+30% more hits collected: what a first-party client-side infrastructure changes
29/06/2026 |

Adblockers, ITP restrictions and CMP blocking all degrade the quality of your client-side data collection. But this isn’t inevitable: a first-party client-side infrastructure can restore script execution, cookie lifetime and visitor identity consistency — while fully respecting your users and the legal framework. Here’s how.
Adblockers, ITP, ETP… The mechanisms degrading your client-side collection
You check your dashboards. GA4 looks stable. Meta Ads is reporting conversions. ROAS figures are acceptable. Everything seems fine.
At least on the surface.
Because a portion of your events never makes it into your tools. Your advertising algorithms are therefore running on truncated data. And some measurement cookies — including those that enable Google or Meta to optimise your bids — disappear after 24 hours for a share of your traffic. The worst part? No error is flagged: you are partially blind without even knowing it.
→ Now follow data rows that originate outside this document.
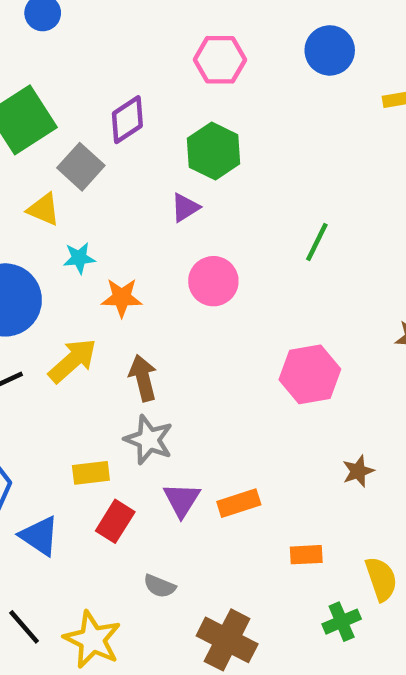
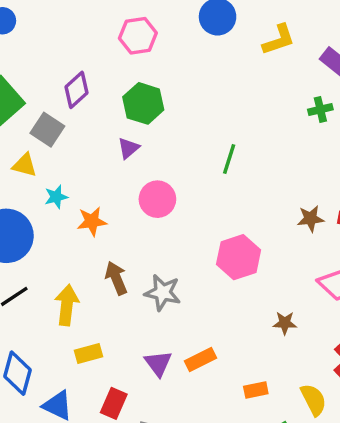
yellow arrow: (73, 361) -> (67, 305), moved, turned -33
gray star: (149, 440) -> (163, 293), moved
brown star: (358, 471) -> (285, 323), turned 30
red rectangle: (115, 521) -> (114, 403), moved

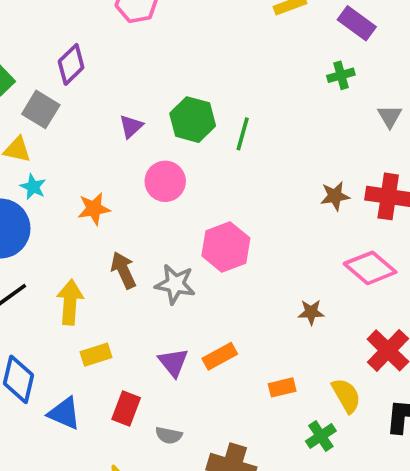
green hexagon: (143, 103) -> (193, 120), moved
cyan star: (56, 197) -> (33, 187), moved, turned -30
pink hexagon: (239, 257) -> (226, 247), moved

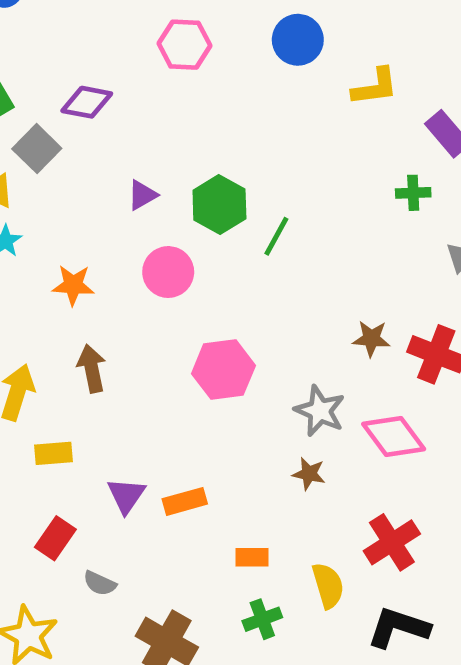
purple diamond: (71, 64) -> (87, 102), turned 42
gray star: (175, 284) -> (320, 411), moved
yellow rectangle: (96, 355) -> (53, 453), moved
green cross: (321, 436) -> (262, 619), moved

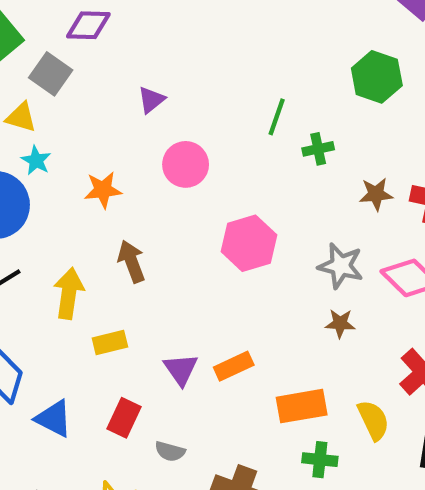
green cross: (413, 193) -> (318, 149), moved
green hexagon: (219, 205) -> (377, 77), moved
orange rectangle: (252, 557) -> (302, 406), size x1.6
green cross: (262, 619) -> (320, 460), turned 36

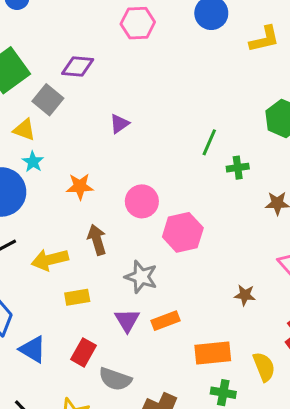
pink circle: (186, 164) -> (142, 201), moved
gray star: (341, 266) -> (141, 277), moved
yellow arrow: (69, 293) -> (50, 260), turned -116
gray semicircle: (170, 451) -> (115, 379), size x1.5

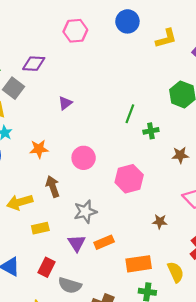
pink hexagon: (183, 232) -> (129, 179), moved
gray star: (141, 277) -> (85, 212), turned -30

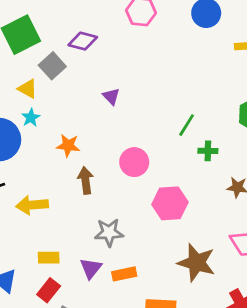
purple triangle: (65, 103) -> (111, 96), turned -48
pink circle: (84, 158) -> (134, 162), moved
brown arrow: (53, 187) -> (86, 180), moved
brown star: (160, 222) -> (196, 263), size x2.0
yellow rectangle: (40, 228) -> (49, 258), moved

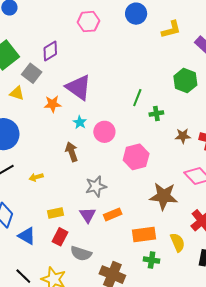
purple diamond: (83, 41) -> (50, 51), turned -35
purple triangle: (111, 96) -> (79, 87), size x2.0
cyan star: (31, 118) -> (80, 122), moved
orange star: (68, 146) -> (53, 104), moved
yellow arrow: (32, 205) -> (36, 177), size x0.6

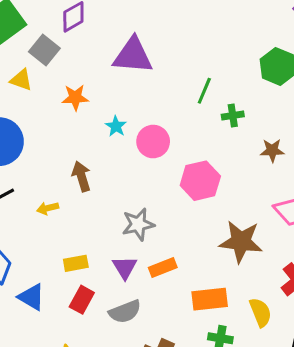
purple triangle: (79, 87) -> (133, 56), moved, turned -32
brown arrow: (72, 152) -> (81, 176), moved
gray semicircle: (81, 253) -> (125, 312), moved, turned -40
This isn’t a consequence of the end of third-party cookies. It’s worth recalling that in July 2024, Google ultimately abandoned its plan to remove them from Chrome — a decision confirmed in April 2025. These data losses have other causes:
- Adblockers, which have been blocking a share of traffic for years, and whose users are gradually ageing into demographic brackets with growing purchasing power and LTV.
- Safari, which has been limiting cookies since 2017, as has Firefox.
- The GDPR, which introduced a third source of loss: non-consent — both when users actively limit cookies, and when the consent banner itself fails to display because it has been blocked by an adblocker.
Three problems (see the table below) that, combined, degrade your client-side collection. And one key question: how do you architect your data collection to reduce these losses?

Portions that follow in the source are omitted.